BRIEF: Every line of the listing below should be written out exactly, minus its pictures.

::: TASK DATA

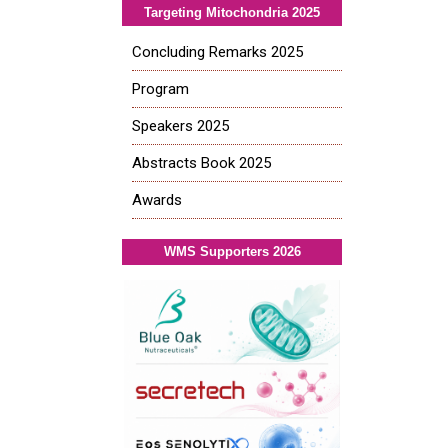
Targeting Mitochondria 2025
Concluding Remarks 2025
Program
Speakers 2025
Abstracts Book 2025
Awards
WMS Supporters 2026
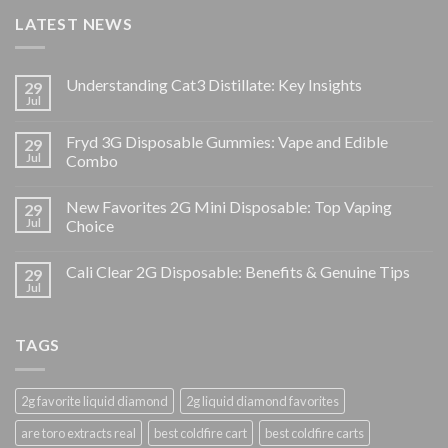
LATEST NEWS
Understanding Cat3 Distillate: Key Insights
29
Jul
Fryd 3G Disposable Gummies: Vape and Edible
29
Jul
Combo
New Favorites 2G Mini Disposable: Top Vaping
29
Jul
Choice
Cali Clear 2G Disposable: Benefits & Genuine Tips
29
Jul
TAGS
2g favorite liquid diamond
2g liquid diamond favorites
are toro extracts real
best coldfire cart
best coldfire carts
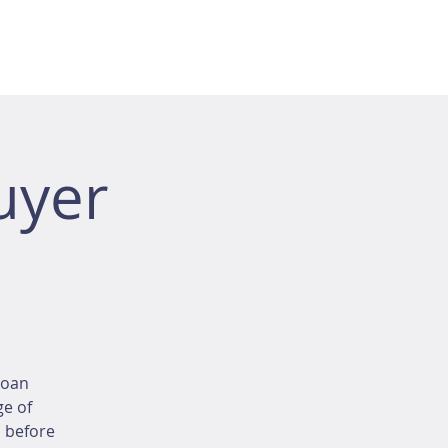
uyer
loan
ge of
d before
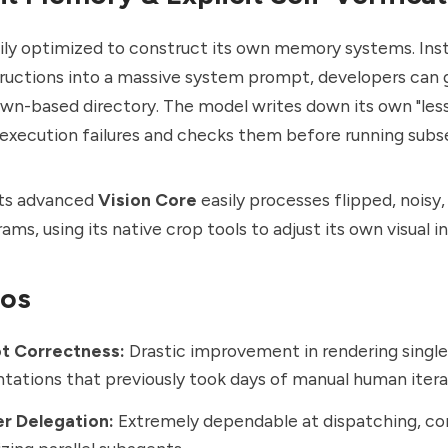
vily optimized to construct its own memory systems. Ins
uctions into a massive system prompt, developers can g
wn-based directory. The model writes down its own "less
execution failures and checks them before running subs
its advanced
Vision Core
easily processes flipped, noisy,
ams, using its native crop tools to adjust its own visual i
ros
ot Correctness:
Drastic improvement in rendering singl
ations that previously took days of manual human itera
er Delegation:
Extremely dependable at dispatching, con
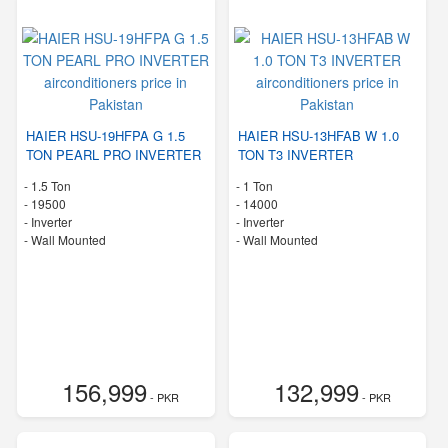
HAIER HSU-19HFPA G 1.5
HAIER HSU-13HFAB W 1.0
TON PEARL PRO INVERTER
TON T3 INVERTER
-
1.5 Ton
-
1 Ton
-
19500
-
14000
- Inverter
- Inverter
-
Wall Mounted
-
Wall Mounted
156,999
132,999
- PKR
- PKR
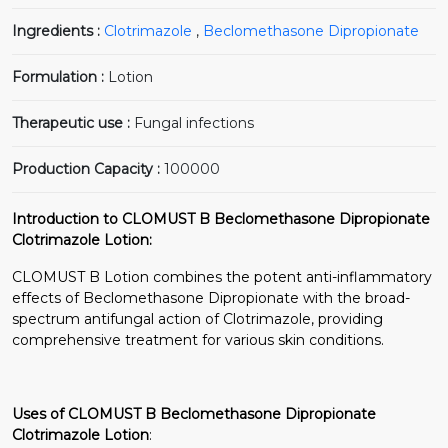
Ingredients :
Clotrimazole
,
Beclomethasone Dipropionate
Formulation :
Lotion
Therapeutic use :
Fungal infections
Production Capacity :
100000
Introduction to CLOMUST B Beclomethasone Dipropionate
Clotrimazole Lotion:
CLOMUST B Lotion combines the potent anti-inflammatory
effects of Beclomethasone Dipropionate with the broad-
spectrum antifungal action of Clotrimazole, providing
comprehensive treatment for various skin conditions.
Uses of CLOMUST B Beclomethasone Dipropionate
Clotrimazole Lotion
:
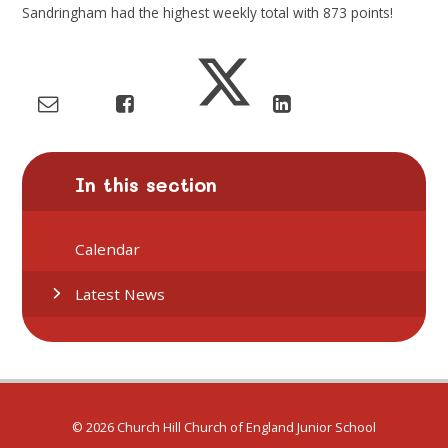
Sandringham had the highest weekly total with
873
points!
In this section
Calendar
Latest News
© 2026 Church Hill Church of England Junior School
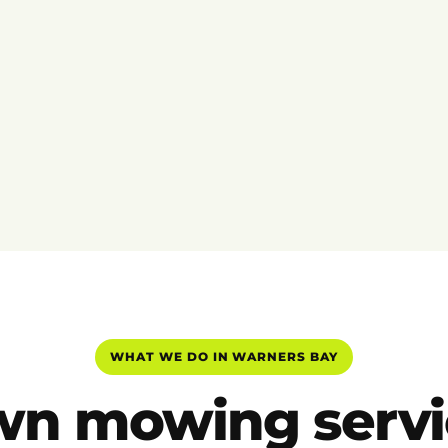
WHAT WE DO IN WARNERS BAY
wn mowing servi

::::::

ANSWER TO THE PROBLEM:
Targeting Mitochondria 2025
Concluding Remarks 2025
Program
Speakers 2025
Abstracts Book 2025
Awards
WMS Supporters 2026
LATEST NEWS
Understanding Cat3 Distillate: Key Insights
29
Jul
Fryd 3G Disposable Gummies: Vape and Edible
29
Jul
Combo
New Favorites 2G Mini Disposable: Top Vaping
29
Jul
Choice
Cali Clear 2G Disposable: Benefits & Genuine Tips
29
Jul
TAGS
2g favorite liquid diamond
2g liquid diamond favorites
are toro extracts real
best coldfire cart
best coldfire carts
uyer
loan
ge of
d before
vily optimized to construct its own memory systems. Ins
uctions into a massive system prompt, developers can g
wn-based directory. The model writes down its own "less
execution failures and checks them before running subs
its advanced
Vision Core
easily processes flipped, noisy,
ams, using its native crop tools to adjust its own visual i
ros
ot Correctness:
Drastic improvement in rendering singl
ations that previously took days of manual human itera
er Delegation:
Extremely dependable at dispatching, con
HAIER HSU-19HFPA G 1.5
HAIER HSU-13HFAB W 1.0
TON PEARL PRO INVERTER
TON T3 INVERTER
-
1.5 Ton
-
1 Ton
-
19500
-
14000
- Inverter
- Inverter
-
Wall Mounted
-
Wall Mounted
156,999
132,999
- PKR
- PKR
Ingredients :
Clotrimazole
,
Beclomethasone Dipropionate
Formulation :
Lotion
Therapeutic use :
Fungal infections
Production Capacity :
100000
Introduction to CLOMUST B Beclomethasone Dipropionate
Clotrimazole Lotion:
CLOMUST B Lotion combines the potent anti-inflammatory
effects of Beclomethasone Dipropionate with the broad-
spectrum antifungal action of Clotrimazole, providing
comprehensive treatment for various skin conditions.
Uses of CLOMUST B Beclomethasone Dipropionate
Clotrimazole Lotion
:
Sandringham had the highest weekly total with
873
points!
In this section
Calendar
Latest News
© 2026 Church Hill Church of England Junior School
WHAT WE DO IN WARNERS BAY
wn mowing servi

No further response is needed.